Study in Nature Neuroscience uncovers possible basis of short-term memory
Ben W. Strowbridge, PhD, associate professor of neuroscience and physiology/biophysics, and Phillip Larimer, PhD, a MD/PhD student in the neurosciences graduate program at Case Western Reserve University School of Medicine, are the first to create stimulus-specific sustained activity patterns in brain circuits maintained in vitro.
Their study, entitled, "Representing information in cell assemblies: Persistent activity mediated by semilunar granule cells" will be published in the February 2010 issue of Nature Neuroscience and is currently available online.
Neuroscientists often classify human memory into three types: declarative memory, such as storing facts or remembering specific events; procedural memory, such as learning how to play the piano or shoot basketballs; and working memory, a type of short-term storage like remembering a phone number. With this particular study, Strowbridge and Larimer, were interested in identifying the specific circuits that could be responsible for working memory.
Using isolated pieces of rodent brain tissue, Larimer discovered a way to recreate a type of working memory in vitro. He was studying a particular type of brain neuron, called mossy cells, which are often damaged in people with epilepsy and are part of the hippocampus.
"Seeing the memory deficits that so many people with epilepsy suffer from led me to wonder if there might be a fundamental connection between hippocampal mossy cells and memory circuits", said Larimer.
Mossy cells are unusual because they maintain much of their normal activity even when kept alive in thin brain slices. The spontaneous electrical activity Larimer and Strowbridge found in mossy cells was critical to their discovery of memory traces in this brain region.
When stimulating electrodes were inserted in the hippocampal brain slice the spontaneous activity in the mossy cells remembered which electrode had been activated. The memory in vitro lasted about 10 seconds, about as long as many types of working memories studied in people.
"This is the first time anyone has stored information in spontaneously active pieces of mammalian brain tissue. It is probably not a coincidence that we were able to show this memory effect in the hippocampus, the brain region most associated with human memory," said Strowbridge.
The scientists measured the frequency of synaptic inputs onto the mossy cells to determine whether or not the hippocampus had retained memory.
"Memory was not evident in one cell but it was evident in a population of cells," said Strowbridge.
Larimer, who had just published another paper with Strowbridge on experiments recording electrical signals simultaneously inside four brain cells (Journal of Neuroscience, November 2008, "Nonrandom local circuits in the dentate gyrus"), was already familiar with recording from multiple cells/neurons.
"Like our own memories, the memories we created in isolated brain slices were stored in many different neurons or cells, that's why we had to watch several different cells to see the stored information," said Strowbridge.
Larimer and Strowbridge also found the brain circuit that enabled the hippocampus to remember which input pathway had been activated.
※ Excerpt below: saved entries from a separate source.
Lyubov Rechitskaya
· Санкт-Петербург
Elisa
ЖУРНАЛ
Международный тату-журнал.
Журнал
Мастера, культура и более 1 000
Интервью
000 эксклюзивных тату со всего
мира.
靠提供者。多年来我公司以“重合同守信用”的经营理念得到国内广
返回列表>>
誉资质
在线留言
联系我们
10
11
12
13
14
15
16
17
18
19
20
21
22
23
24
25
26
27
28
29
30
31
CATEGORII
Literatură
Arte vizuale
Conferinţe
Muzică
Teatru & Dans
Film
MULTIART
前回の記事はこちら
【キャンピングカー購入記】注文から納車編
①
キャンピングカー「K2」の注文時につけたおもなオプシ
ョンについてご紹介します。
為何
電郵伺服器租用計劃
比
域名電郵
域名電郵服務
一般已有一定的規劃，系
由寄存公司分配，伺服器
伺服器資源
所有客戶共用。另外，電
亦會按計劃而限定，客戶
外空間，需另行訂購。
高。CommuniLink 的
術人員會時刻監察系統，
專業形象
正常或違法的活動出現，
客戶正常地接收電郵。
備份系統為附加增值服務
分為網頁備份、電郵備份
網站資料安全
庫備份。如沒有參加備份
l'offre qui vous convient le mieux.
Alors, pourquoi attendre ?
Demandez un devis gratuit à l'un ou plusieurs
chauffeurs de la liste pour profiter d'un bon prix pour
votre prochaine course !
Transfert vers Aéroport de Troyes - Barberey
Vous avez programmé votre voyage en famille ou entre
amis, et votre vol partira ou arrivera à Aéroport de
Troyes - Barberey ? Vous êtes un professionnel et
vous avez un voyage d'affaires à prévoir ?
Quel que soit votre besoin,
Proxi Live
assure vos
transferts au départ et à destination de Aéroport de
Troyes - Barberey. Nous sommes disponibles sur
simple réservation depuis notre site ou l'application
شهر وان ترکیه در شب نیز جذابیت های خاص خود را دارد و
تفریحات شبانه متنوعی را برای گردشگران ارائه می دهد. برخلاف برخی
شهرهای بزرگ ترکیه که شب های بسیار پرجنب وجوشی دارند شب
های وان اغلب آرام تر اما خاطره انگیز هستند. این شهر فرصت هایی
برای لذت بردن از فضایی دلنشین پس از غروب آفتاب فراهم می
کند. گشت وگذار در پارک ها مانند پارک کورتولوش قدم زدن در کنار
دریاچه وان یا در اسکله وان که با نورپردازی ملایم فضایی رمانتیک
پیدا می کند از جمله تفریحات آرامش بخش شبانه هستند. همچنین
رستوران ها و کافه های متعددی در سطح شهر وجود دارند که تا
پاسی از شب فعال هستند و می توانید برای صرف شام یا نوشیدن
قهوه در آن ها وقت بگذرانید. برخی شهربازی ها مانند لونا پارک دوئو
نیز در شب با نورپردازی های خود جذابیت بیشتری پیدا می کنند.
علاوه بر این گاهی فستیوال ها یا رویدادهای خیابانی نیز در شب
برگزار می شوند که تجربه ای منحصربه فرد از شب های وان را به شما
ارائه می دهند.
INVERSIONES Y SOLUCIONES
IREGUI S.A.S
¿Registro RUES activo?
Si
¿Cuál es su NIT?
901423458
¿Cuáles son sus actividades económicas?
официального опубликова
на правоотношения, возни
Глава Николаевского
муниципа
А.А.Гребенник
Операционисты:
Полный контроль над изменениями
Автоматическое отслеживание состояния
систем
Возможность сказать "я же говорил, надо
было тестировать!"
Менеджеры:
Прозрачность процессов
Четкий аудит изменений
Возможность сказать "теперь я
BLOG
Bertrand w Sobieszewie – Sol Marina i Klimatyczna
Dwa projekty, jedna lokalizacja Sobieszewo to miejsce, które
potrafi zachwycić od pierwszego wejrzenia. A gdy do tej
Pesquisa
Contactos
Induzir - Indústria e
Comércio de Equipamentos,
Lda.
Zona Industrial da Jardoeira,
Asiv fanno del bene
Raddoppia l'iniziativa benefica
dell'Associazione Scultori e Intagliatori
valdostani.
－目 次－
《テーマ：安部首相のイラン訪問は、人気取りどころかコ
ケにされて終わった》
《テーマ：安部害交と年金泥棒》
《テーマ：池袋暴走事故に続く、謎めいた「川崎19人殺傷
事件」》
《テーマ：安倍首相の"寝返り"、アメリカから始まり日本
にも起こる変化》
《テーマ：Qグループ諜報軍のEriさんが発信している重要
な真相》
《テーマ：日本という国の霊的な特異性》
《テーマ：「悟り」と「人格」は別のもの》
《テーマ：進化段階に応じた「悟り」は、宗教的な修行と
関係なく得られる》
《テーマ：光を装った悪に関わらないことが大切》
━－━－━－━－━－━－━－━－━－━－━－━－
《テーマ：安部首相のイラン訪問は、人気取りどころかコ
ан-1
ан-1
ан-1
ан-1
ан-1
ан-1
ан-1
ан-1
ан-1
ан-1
The memory effect occurred because of a rare type of brain cell called semilunar granule cells, described in 1893 by the father of neuroscience, Ram-n y Cajal. The semilunar granule cells have an unusual form of persistent activity, allowing them to maintain memory and connect to the mossy cells. That was the foundation for this paper. The semilunar granule cells remained an obscurity for more than a century until Strowbridge's group rediscovered them in a paper they published in 2007.
Semilunar granule cells are the third type of brain cell that Strowbridge's group has uncovered. In 2006, Strowbridge's group published a report in the journal Neuron about Blanes cells, which Cajal named for one of his medical students that are involved in the sense of smell. That study opened a new approach to understanding the memory impairment in Alzheimer's disease, a disease that often involves changes in the perception of smells.
Strowbridge's group is now looking into how much information they can store in the hippocampus.
"It took us four years to be able to reproducibly store two bits of information for 10 seconds" says Larimer. "Our findings should progress faster now that we know what to look for and have found the brain circuit that actually holds the memory."